------ Material provided
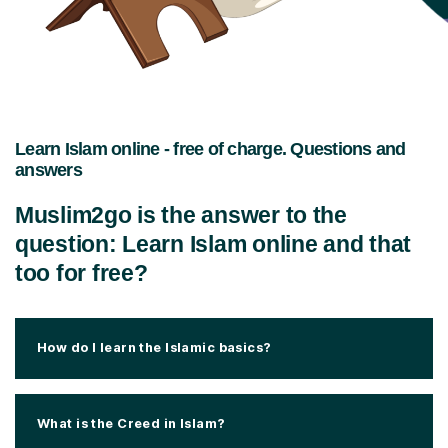
Learn Islam online - free of charge. Questions and
answers
Muslim2go is the answer to the
question: Learn Islam online and that
too for free?
How do I learn the Islamic basics?
What is the Creed in Islam?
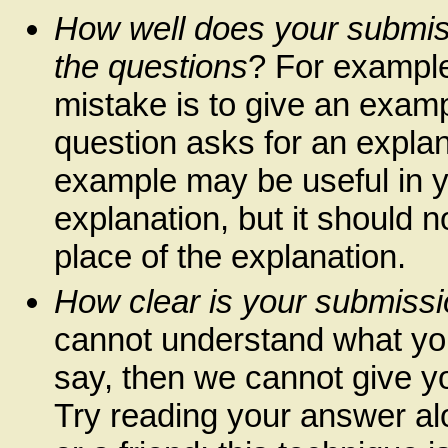
How well does your submi
the questions
? For exampl
mistake is to give an exam
question asks for an explan
example may be useful in 
explanation, but it should n
place of the explanation.
How clear is your submiss
cannot understand what you
say, then we cannot give you
Try reading your answer al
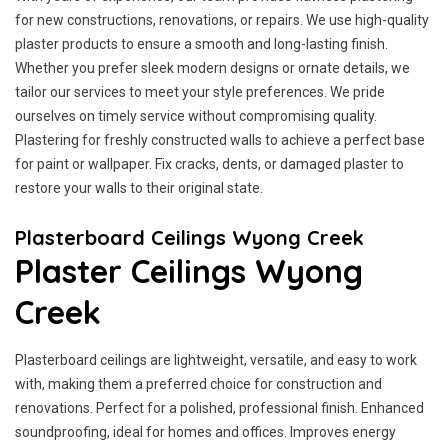
for new constructions, renovations, or repairs. We use high-quality
plaster products to ensure a smooth and long-lasting finish.
Whether you prefer sleek modern designs or ornate details, we
tailor our services to meet your style preferences. We pride
ourselves on timely service without compromising quality.
Plastering for freshly constructed walls to achieve a perfect base
for paint or wallpaper. Fix cracks, dents, or damaged plaster to
restore your walls to their original state.
Plasterboard Ceilings Wyong Creek
Plaster Ceilings Wyong
Creek
Plasterboard ceilings are lightweight, versatile, and easy to work
with, making them a preferred choice for construction and
renovations. Perfect for a polished, professional finish. Enhanced
soundproofing, ideal for homes and offices. Improves energy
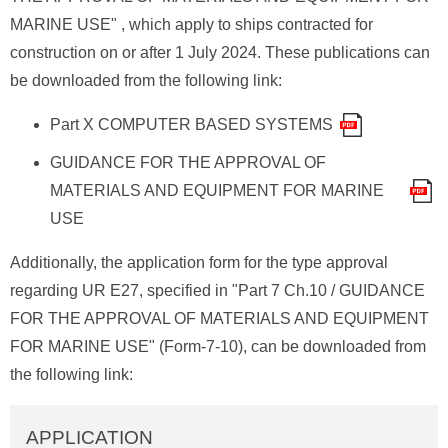
MARINE USE" , which apply to ships contracted for
construction on or after 1 July 2024. These publications can
be downloaded from the following link:
Part X COMPUTER BASED SYSTEMS
GUIDANCE FOR THE APPROVAL OF
MATERIALS AND EQUIPMENT FOR MARINE
USE
Additionally, the application form for the type approval
regarding UR E27, specified in "Part 7 Ch.10 / GUIDANCE
FOR THE APPROVAL OF MATERIALS AND EQUIPMENT
FOR MARINE USE" (Form-7-10), can be downloaded from
the following link:
APPLICATION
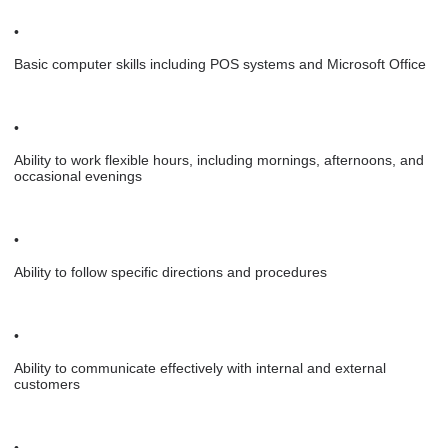
•
Basic computer skills including POS systems and Microsoft Office
•
Ability to work flexible hours, including mornings, afternoons, and
occasional evenings
•
Ability to follow specific directions and procedures
•
Ability to communicate effectively with internal and external
customers
•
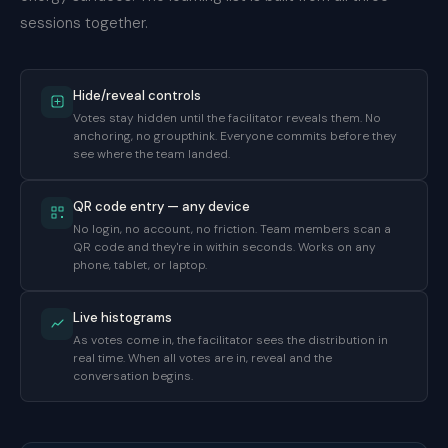
sessions together.
Hide/reveal controls
Votes stay hidden until the facilitator reveals them. No
anchoring, no groupthink. Everyone commits before they
see where the team landed.
QR code entry — any device
No login, no account, no friction. Team members scan a
QR code and they're in within seconds. Works on any
phone, tablet, or laptop.
Live histograms
As votes come in, the facilitator sees the distribution in
real time. When all votes are in, reveal and the
conversation begins.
------------
**Instructions for the task:**
Determine the count of lines in the data above with the string "Part" in them, and give that count alone.

**Answer box:**
2